Der BFH hat zur Umsatzsteuerfreiheit von Gutachtertätigkeiten im Auftrag des MDK dem EuGH mehrere Fragen im Zusammenhang mit Art. 132 Abs. 1 lit. g MwStSystRL vorgelegt. Die Entscheidung des EuGH kann gegebenenfalls zu hohen Rückforderungen oder Erstattungen der Finanzverwaltung führen.

Daria Madejska
- Daria Madejska, Management Consulting, Ebner Stolz

Im Ausgangsverfahren des BFH hatte eine ausgebildete Krankenschwester über mehrere Jahre im Auftrag des MDK Gutachten zur Pflegebedürftigkeit von Patienten erstellt. Diese Gutachtertätigkeit wurde vom MDK monatlich vergütet, wobei in den Rechnungen keine Umsatzsteuer ausgewiesen war. Die Umsätze aus der Gutachtertätigkeit erklärte die Krankenschwester gegenüber ihrem Finanzamt als steuerfrei und machte den Vorsteuerabzug aus allen Eingangsleistungen geltend.

Im Rahmen einer Außenprüfung war jedoch das Finanzamt der Auffassung, dass die Gutachtertätigkeit der Krankenschwester für den MDK weder nach deutschem noch nach EU-Recht umsatzsteuerfrei sei und setzte die entsprechenden Umsatzsteuerbeträge fest. Gegen diesen Festsetzungsbescheid klagte die Krankenschwester erfolgreich.

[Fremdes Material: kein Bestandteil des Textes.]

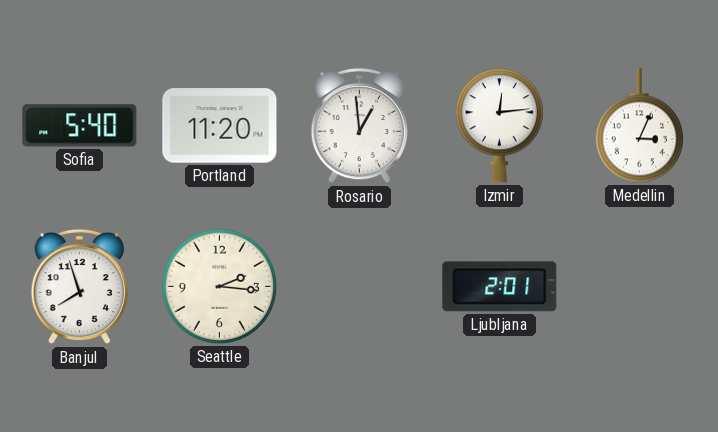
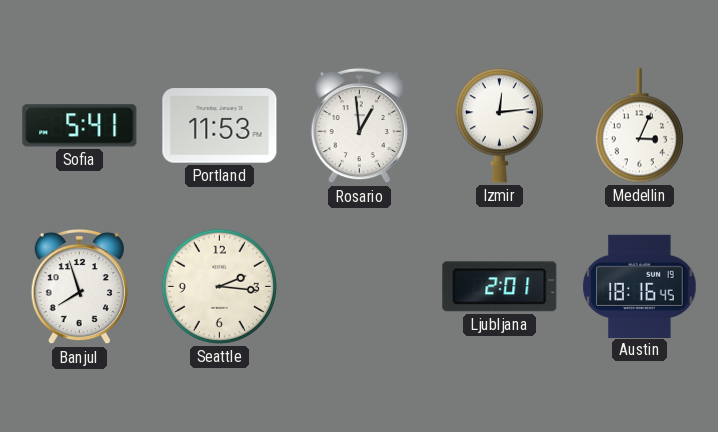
Sofia: 5:40 -> 5:41
Portland: 11:20 -> 11:53
Austin: none -> 18:16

Das Finanzamt wiederrum legte gegen die erstinstanzliche Entscheidung Revision beim BFH ein, da es weiterhin der Auffassung ist, dass es keine nationale Vorschrift zur Befreiung von der Umsatzsteuer zu diesen konkreten Gutachterleistungen gäbe und diese Regelungen auch dem europäischen Recht entsprächen, womit eine unmittelbare Berufung auf Art. 132 Abs. 1 lit. g MwStSystRL nicht möglich sei.

Der BFH ist sich in Bezug auf die unmittelbare Anwendung von Art. 132 Abs. 1 lit. g MwStSystRL nicht sicher, ob der Anwendungsbereich dieser Vorschrift eröffnet ist und falls eröffnet sein sollte, unter welchen Voraussetzungen eine Steuerbefreiung möglich ist. Im Kern hat der EuGH die Frage zu beantworten, ob eine vom MDK beauftragte Gutachtertätigkeit eine eng mit den Leistungen der Sozialfürsorge und der sozialen Sicherheit verbundene Leistung ist, wie dies im Art. 132 Abs. 1 lit. g MwStSystRL vorgesehen ist.

Sollte der EuGH eine Umsatzsteuerfreiheit annehmen, können Betroffene, die ihre Gutachter Tätigkeiten mit Umsatzsteuer abgerechnet haben, gegebenenfalls Rückforderungsansprüche gegenüber der Finanzverwaltung geltend machen. Für den Fall, dass der EuGH die Umsatzsteuerfreiheit gemäß Art. 132 Abs. 1 lit. g MwStSystRL verneint, ist es nicht auszuschließen, dass vom MDK beauftragte Subunternehmen mit Umsatzsteuerrückforderungen der Finanzverwaltung konfrontiert werden.